Invalid duplicates

DCBerk · July 23, 2013, 4:39am

OK, weird. I have two files, in two different folders, that show up in the Duplicates Smart Folder, but they are not actually duplicates. They have two different filenames, and entirely different (but similar) content.

If I search for either filename, it shows up alone as a result.

I exported them, deleted them, deleted from Trash, closed the database, closed the app. Then reopened, imported the two files individually into two different folders. They still show up as duplicates. I ran Verify and Repair; everything seems fine. I could ignore it, but now I’m too curious; any ideas?

Bill_DeVille · July 23, 2013, 12:09pm

In DEVONthink, ‘duplicate’ = ‘high degree of similarity’ in the content of two or more documents. Only the documents’ content is evaluated, Names and metadata are not evaluated.

DCBerk · July 23, 2013, 3:38pm

Hi Billl
If problem due to Duplicate judging on high degree of similarity in content, not metadata, it would have flagged way more than two files. Actually, it did that momentarily and then corrected, leaving only these two.

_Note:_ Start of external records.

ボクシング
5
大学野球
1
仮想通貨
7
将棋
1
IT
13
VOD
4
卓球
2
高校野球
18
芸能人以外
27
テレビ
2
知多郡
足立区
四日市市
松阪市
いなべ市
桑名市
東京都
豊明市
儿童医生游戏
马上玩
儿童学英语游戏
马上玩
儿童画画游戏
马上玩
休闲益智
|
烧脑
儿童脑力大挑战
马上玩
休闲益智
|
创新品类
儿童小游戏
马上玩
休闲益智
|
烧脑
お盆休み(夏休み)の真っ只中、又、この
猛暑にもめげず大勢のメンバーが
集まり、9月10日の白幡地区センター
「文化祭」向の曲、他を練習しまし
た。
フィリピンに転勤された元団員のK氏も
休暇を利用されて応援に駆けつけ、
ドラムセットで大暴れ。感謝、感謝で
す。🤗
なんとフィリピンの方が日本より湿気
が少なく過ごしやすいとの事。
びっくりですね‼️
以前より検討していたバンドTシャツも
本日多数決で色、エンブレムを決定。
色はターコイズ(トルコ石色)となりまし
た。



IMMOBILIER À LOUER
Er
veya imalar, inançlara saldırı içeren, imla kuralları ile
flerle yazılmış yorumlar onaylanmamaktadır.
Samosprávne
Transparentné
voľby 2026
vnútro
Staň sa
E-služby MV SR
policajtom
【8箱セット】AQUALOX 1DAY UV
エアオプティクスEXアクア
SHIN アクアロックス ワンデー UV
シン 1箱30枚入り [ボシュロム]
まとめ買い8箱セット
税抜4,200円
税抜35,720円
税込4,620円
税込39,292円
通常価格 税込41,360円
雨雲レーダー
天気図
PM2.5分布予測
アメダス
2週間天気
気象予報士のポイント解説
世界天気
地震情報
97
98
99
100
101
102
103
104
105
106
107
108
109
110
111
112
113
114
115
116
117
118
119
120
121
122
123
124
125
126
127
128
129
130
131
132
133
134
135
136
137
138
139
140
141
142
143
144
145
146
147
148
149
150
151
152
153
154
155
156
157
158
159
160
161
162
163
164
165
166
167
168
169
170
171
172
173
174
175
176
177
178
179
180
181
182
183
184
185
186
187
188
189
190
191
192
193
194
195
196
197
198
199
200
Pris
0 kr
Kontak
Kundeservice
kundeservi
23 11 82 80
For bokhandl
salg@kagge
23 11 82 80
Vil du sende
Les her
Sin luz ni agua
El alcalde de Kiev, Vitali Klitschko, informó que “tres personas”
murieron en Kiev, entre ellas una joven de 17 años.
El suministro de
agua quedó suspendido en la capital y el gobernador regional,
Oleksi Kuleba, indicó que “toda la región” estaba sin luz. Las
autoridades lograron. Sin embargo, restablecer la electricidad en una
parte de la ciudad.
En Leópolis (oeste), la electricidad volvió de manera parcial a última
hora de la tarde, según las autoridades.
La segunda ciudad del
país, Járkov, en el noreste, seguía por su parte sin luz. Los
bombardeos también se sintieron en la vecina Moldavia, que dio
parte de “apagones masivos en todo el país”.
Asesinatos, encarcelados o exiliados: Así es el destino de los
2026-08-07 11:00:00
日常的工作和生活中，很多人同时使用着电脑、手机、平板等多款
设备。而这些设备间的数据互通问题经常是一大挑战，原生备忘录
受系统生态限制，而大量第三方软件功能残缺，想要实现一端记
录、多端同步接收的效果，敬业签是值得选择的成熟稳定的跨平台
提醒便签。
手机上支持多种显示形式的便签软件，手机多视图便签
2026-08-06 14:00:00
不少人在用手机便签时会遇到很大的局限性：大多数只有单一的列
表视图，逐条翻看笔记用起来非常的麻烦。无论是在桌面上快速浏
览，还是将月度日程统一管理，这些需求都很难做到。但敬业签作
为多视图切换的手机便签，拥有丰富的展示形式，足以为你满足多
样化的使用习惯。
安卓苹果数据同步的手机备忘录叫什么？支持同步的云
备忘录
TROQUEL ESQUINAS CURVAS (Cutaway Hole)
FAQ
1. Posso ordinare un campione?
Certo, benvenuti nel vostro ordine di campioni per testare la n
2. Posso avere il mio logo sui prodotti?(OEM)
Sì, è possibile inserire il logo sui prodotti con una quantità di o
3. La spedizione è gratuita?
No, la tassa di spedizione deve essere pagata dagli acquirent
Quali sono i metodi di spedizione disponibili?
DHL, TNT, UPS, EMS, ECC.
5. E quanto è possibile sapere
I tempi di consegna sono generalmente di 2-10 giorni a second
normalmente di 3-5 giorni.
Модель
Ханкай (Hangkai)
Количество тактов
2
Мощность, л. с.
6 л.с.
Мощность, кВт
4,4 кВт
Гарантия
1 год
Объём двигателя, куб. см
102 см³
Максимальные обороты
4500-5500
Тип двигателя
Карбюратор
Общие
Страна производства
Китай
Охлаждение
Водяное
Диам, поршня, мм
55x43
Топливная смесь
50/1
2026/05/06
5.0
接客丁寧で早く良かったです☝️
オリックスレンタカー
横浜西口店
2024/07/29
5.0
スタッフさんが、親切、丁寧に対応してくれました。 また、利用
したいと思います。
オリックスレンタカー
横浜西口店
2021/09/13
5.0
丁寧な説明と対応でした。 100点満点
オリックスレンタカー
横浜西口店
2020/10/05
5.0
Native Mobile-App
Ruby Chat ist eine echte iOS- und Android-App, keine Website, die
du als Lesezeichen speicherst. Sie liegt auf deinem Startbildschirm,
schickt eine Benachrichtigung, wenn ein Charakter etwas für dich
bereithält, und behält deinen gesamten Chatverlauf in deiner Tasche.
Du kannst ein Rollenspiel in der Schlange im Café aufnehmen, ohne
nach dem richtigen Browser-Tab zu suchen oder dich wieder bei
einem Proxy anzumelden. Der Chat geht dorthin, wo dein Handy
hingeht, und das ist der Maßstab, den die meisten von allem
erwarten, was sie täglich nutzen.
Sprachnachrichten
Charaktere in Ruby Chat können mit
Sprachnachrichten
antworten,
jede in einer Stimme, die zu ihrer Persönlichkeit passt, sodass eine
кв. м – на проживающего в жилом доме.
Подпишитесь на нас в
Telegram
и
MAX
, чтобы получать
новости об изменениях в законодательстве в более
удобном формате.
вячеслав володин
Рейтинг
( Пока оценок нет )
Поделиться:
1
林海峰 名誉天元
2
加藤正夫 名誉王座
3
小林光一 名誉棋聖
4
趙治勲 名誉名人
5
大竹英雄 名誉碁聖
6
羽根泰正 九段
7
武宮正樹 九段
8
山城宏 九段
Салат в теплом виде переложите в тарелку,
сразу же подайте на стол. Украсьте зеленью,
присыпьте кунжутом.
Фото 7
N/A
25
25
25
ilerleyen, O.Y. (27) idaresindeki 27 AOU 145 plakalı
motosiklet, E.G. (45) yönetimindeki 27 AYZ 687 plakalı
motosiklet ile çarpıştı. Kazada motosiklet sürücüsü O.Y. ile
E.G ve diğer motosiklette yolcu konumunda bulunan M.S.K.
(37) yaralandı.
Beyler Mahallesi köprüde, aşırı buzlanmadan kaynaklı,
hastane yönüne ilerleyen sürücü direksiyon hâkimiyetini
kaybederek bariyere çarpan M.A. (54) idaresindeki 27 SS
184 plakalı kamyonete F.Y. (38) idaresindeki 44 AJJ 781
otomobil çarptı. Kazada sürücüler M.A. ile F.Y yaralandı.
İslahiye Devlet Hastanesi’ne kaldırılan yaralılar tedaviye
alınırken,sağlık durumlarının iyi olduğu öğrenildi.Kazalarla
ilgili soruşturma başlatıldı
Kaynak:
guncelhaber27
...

The fix this time was to export one of the files, delete, delete from Trash, Quit, reopen, and then make a new file with the same name and the same content - it was no longer seen as a duplicate.

Think something is wrong with the db although V&R says no errors. Also having a weird problem with tagging - see my post on that topic. Rebuilt the file but still having problems.

iHuman · July 23, 2013, 9:50pm

I’m having this same issue with several documents. Is there a way to mark them as ‘non-duplicate’?

thanks!

iHuman · July 23, 2013, 9:54pm

Ok - I just came up with a work around for anyone interested.

If you have a problem where a document is showing up as a duplicate - and it is not, add the tag ‘false’ to the document.

Then in your Duplicates smart folder, add the rule:
Tag is not false.

Hope that helps,
elaine

iHuman · July 23, 2013, 10:00pm

A better workaround …

the work around I posted above will fix the issue of it showing up in the duplicates folder.

BUT… it will still be colored blue - thinking it is a duplicate.

So a better would be to open the document that DevonThink is a duplicate, and add an annotation or a note. i.e. - a note that says it is not a duplicate. This will change the file size of the document, so DevonThink will no longer classify it as a duplicate.

Hopefully the programmers will come up with a simple solution to be able to right click and declare it as ‘not a duplicate’ — which would resolve the issue.

FWIW,
elaine

Greg_Jones · July 23, 2013, 11:59pm

I’d anticipate that solution might cause more problems than it would resolve. Would right-clicking on a document and declaring it a duplicate also change the status of the corresponding false positive document to ‘not a duplicate’? What if one or more of the documents are indeed a duplicate-three documents total, two of them are actual duplicates, and the third is a false duplicate? What if documents were declared ‘not a duplicate’ and then in the future they actually become a true duplicate-should DEVONthink change the status back to ‘duplicate’? If so, does it now show as a false duplicate again to the original, problematic false duplicate document? I’m afraid there are no simple solutions here when it comes to false duplicates.

iHuman · July 24, 2013, 6:24am

Here is an example of what you could do based on adding two additional right click menu items ‘not duplicate’ and ‘display all duplicates’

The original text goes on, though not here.